When the school reopened, al-Hallaq was “elated,” continued Diana. “They learned many things there: how to cook, how to take care of themselves, how to take care of plants and the environment. He came home and wanted to help our mother cook. She was so happy that he was happy.”
“Iyad was the flower of the family. They cut him down too early. He was our joy, a pure soul.”
On Saturday morning, al-Hallaq left his home in the East Jerusalem neighborhood of Wadi Joz toward the school, as he had down many times before. When he passed by a group of Israeli Border Police officers, they suspected al-Hallaq was carrying a weapon and ordered him to stop. Instead, al-Hallaq fled the scene, fearing for his life. The officers chased him down and opened fire. They reportedly found him lying wounded in a dumpster room, accompanied by one of the Elwyn teachers who pleaded with the soldiers. According to reports, one of the officers opened fire from close range, killing al-Hallaq.
Al-Hallaq had started walking to school alone only in recent years. “His mother was too scared to let him go. It took us a long time to convince her,” said Sami, Diana’s husband. “The result was that he was shot to death on the way to school. I have no idea how my mother-in-law can go on without him. He is her soul, her life, the light in her eyes.”
For more than two years, Diana said, al-Hallaq was accompanied by an escort who would walk him to school every day. The escort explained to him how to walk on the sidewalk, how to stop at a crosswalk, how to cross the street. She even took him to the local police station and introduced him to the officers there.
“This was common practice,” noted Diana. “That’s how they have done it at the school ever since there was an incident with another child, in which a student was shot by soldiers after he was asked to stop but didn’t. He didn’t die, but since then the school made sure that the police get to know the children. [Iyad] was very scared of the soldiers and the police, and when he saw them, he would always withdraw into himself and run away. Our area has lots of soldiers and police.”
Even then, their mother was too worried to let him walk to school on his own, and would accompany him to and from school every day, said Diana. “Only after she saw that he knew how to do it on his own did she let him walk alone.”
“He was our mother’s love, her entire life,” laments Diana. “She would hold his hand like he was a baby, and he would walk with her to the market or the mosque or the clothing store.

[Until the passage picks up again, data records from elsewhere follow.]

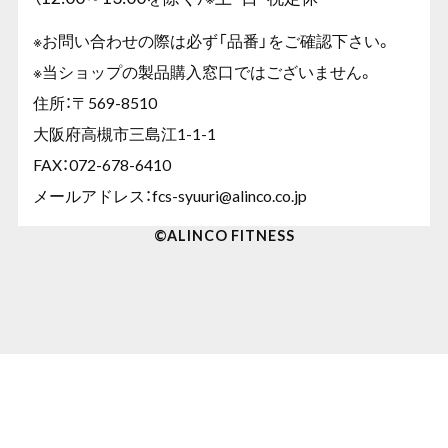
※お問い合わせの際は必ず「品番」をご確認下さい。
※当ショップの製品購入窓口ではございません。
住所：〒569-8510
大阪府高槻市三島江1-1-1
FAX：072-678-6410
メールアドレス：
fcs-syuuri@alinco.co.jp
©︎ALINCO FITNESS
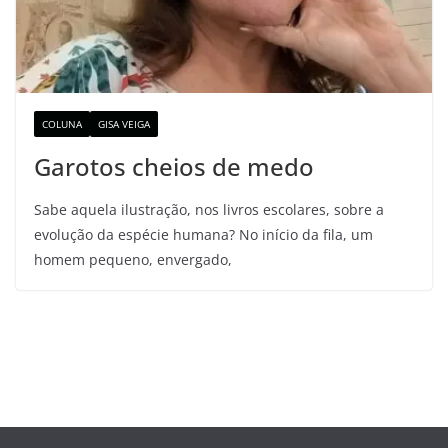
COLUNA
GISA VEIGA
Garotos cheios de medo
Sabe aquela ilustração, nos livros escolares, sobre a
evolução da espécie humana? No início da fila, um
homem pequeno, envergado,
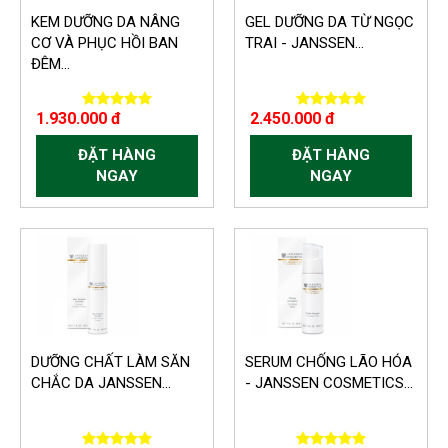
KEM DƯỠNG DA NÂNG
GEL DƯỠNG DA TỪ NGỌC
CƠ VÀ PHỤC HỒI BAN
TRAI - JANSSEN...
ĐÊM...
1.930.000 đ
2.450.000 đ
ĐẶT HÀNG
ĐẶT HÀNG
NGAY
NGAY
DƯỠNG CHẤT LÀM SĂN
SERUM CHỐNG LÃO HÓA
CHẮC DA JANSSEN...
- JANSSEN COSMETICS...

He was like her shadow. She worried about him and whether other kids would bother or hurt him.”
“He wasn’t only my brother — he was like my son. Everything I bought for my children, I bought for him too.”
“I can’t stop crying over him, and I don’t know what my mother will do without him,” said Diana. “They would sit for hours in his room, playing and eating and laughing together every day. They took him from her. They took her joy and left her with great sorrow and a broken heart. They left her with a wound that will never heal until the day she dies.”